A Friend in Maternal Healthcare

This article by Rachel Peters was featured in the Fall 2014 edition of the college magazine.

edmunds

College of Nursing Assistant Teaching Professor Debra Edmunds

For Debra Edmunds (BS ’03), MSN, RN, CNE, the call to nursing is deeply personal.

“I would say a defining event was giving birth to a stillborn baby,” says Edmunds, an assistant teaching professor in the College of Nursing. During her stay at the hospital, she realized that no one knew quite what to do or say, and she was ultimately offered very little support to cope with her loss. This experience led her to realize, “I want to be a nurse that makes a difference.”

After her youngest child turned four, Edmunds began her university coursework for the first time.
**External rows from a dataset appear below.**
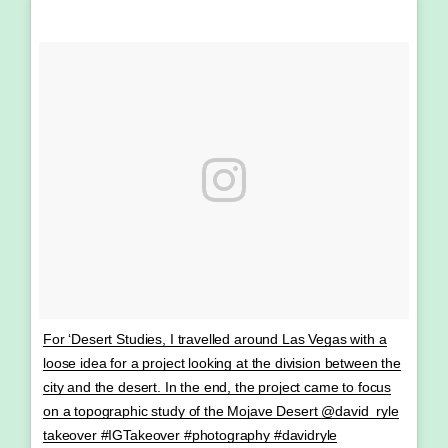
For ‘Desert Studies, I travelled around Las Vegas with a
loose idea for a project looking at the division between the
city and the desert. In the end, the project came to focus
on a topographic study of the Mojave Desert @david_ryle
takeover #IGTakeover #photography #davidryle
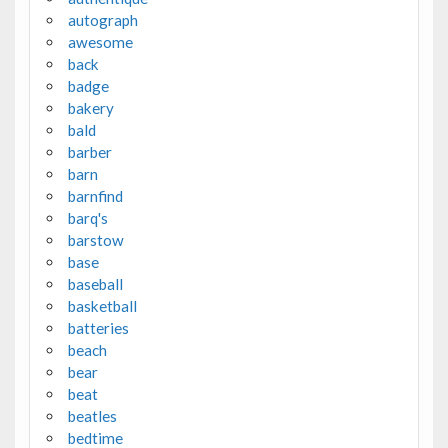
autograph
awesome
back
badge
bakery
bald
barber
barn
barnfind
barq's
barstow
base
baseball
basketball
batteries
beach
bear
beat
beatles
bedtime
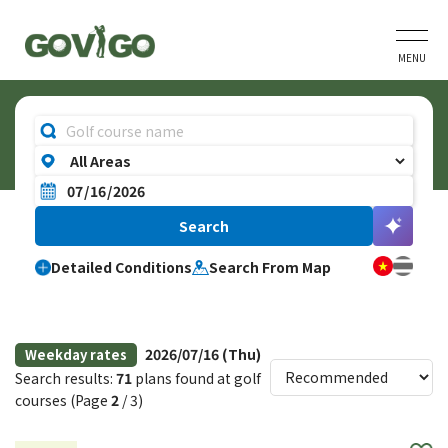
MENU
Detailed Conditions
Search From Map
2026/07/16 (Thu)
Weekday rates
Search results:
71
plans found at golf
courses (Page
2
/ 3)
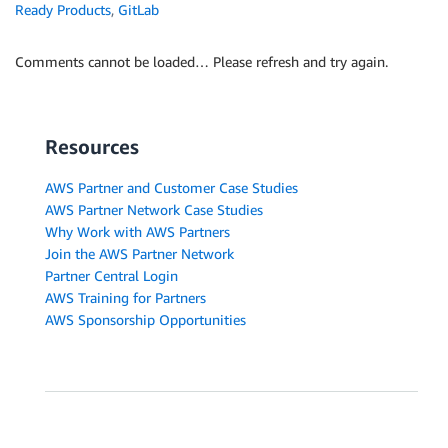
Ready Products
,
GitLab
Comments cannot be loaded… Please refresh and try again.
Resources
AWS Partner and Customer Case Studies
AWS Partner Network Case Studies
Why Work with AWS Partners
Join the AWS Partner Network
Partner Central Login
AWS Training for Partners
AWS Sponsorship Opportunities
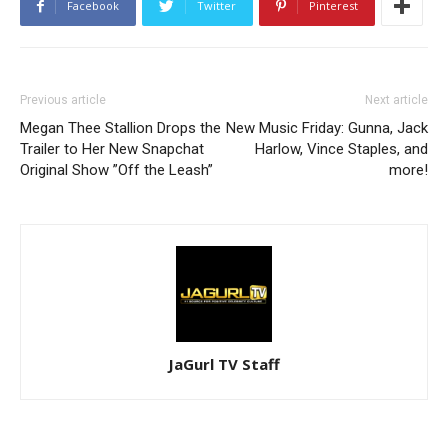
Facebook
Twitter
Pinterest
Previous article
Next article
Megan Thee Stallion Drops the
New Music Friday: Gunna, Jack
Trailer to Her New Snapchat
Harlow, Vince Staples, and
Original Show ”Off the Leash”
more!
JaGurl TV Staff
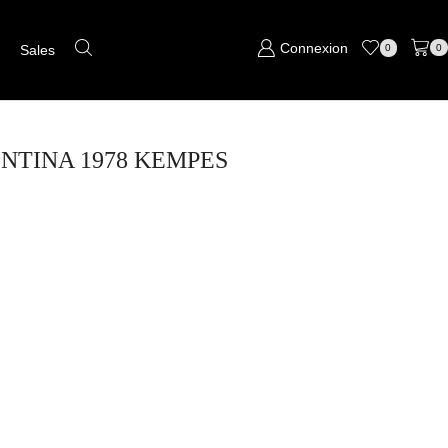
Connexion
s
Sales
0
0
GENTINA 1978 KEMPES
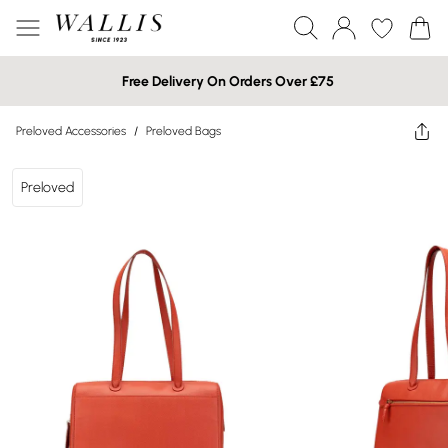
Free Delivery On Orders Over £75
Preloved Accessories
/
Preloved Bags
Preloved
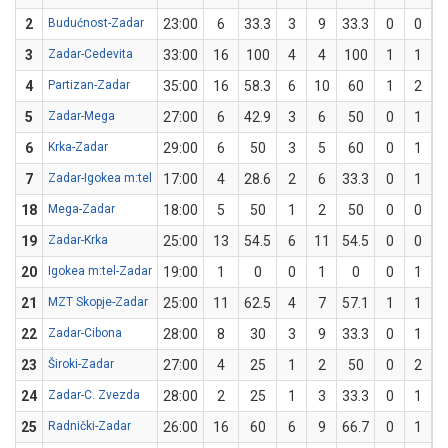
2
Budućnost-Zadar
23:00
6
33.3
3
9
33.3
0
0
3
Zadar-Cedevita
33:00
16
100
4
4
100
1
1
1
4
Partizan-Zadar
35:00
16
58.3
6
10
60
1
2
5
Zadar-Mega
27:00
6
42.9
3
6
50
0
1
6
Krka-Zadar
29:00
6
50
3
5
60
0
1
7
Zadar-Igokea m:tel
17:00
4
28.6
2
6
33.3
0
1
18
Mega-Zadar
18:00
5
50
1
2
50
0
0
19
Zadar-Krka
25:00
13
54.5
6
11
54.5
0
0
20
Igokea m:tel-Zadar
19:00
1
0
0
1
0
0
1
21
MZT Skopje-Zadar
25:00
11
62.5
4
7
57.1
1
1
1
22
Zadar-Cibona
28:00
8
30
3
9
33.3
0
1
23
Široki-Zadar
27:00
4
25
1
2
50
0
2
24
Zadar-C. Zvezda
28:00
2
25
1
3
33.3
0
1
25
Radnički-Zadar
26:00
16
60
6
9
66.7
0
1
She received two associate’s degrees in nursing and health sciences from Salt Lake Community College, a bachelor’s in psychology from BYU in 2003, and a master’s in nursing education from the University of Utah in 2007.
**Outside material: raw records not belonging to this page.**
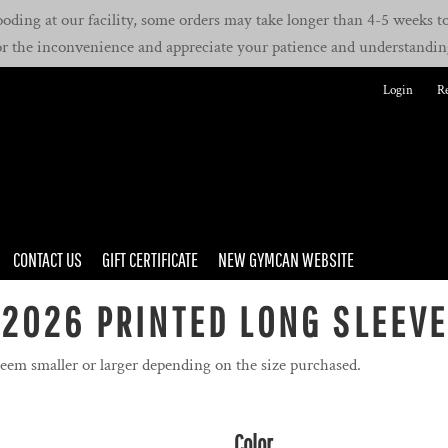
oding at our facility, some orders may take longer than 4-5 weeks to 
or the inconvenience and appreciate your patience and understandin
Login
Re
CONTACT US
GIFT CERTIFICATE
NEW GYMCAN WEBSITE
2026 PRINTED LONG SLEEV
seem smaller or larger depending on the size purchased.
Color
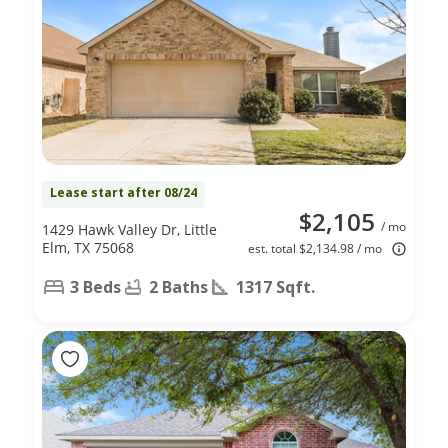
Lease start after 08/24
$2,105
/ mo
1429 Hawk Valley Dr, Little
Elm, TX 75068
est. total $2,134.98 / mo
3 Beds
2 Baths
1317 Sqft.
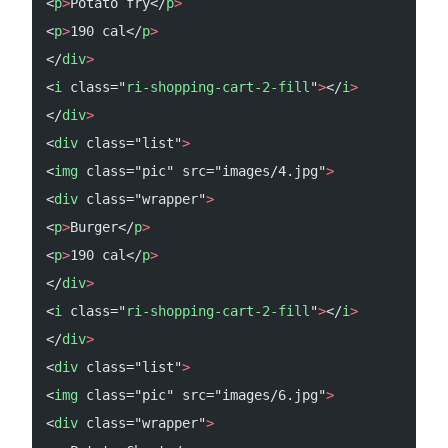
<
p
>
Potato fry</
p
>
<
p
>
190 cal</
p
>
</
div
>
<
i
 class="
ri-shopping-cart-2-fill
"
>
</
i
>
</
div
>
<
div
 class="list"
>
<
img
 class="pic" src="images/4.jpg"
>
<
div
 class="wrapper"
>
<
p
>
Burger</
p
>
<
p
>
190 cal</
p
>
</
div
>
<
i
 class="
ri-shopping-cart-2-fill
"
>
</
i
>
</
div
>
<
div
 class="list"
>
<
img
 class="pic" src="images/6.jpg"
>
<
div
 class="wrapper"
>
As a nontraditional student and mother of five daughters and two living sons, Edmunds actively encourages women to pursue an education. “It’s never too late,” she says. “There’s still plenty of time to work, even if you don’t go to college until your 30s or 40s. I always offer support to women who are thinking of going back to school or changing careers.”

Beyond the realm of education, Edmunds uses healing as a way to empower and validate women.

“I spent many years working in a women’s health clinic,” says Edmunds. “Women’s health is more than providing encouragement and education; it is supporting and respecting each other’s choices and individual circumstances. There’s a season and an opportunity at different stages of life to contribute in different ways.”

One of her favorite quotes is from Oprah Winfrey: “God can dream a bigger dream for you than you could ever dream for yourself. Success comes when you surrender to that dream— and let it lead you to the next best place.” For Edmunds, nurturing women through maternity nursing roles brings happiness.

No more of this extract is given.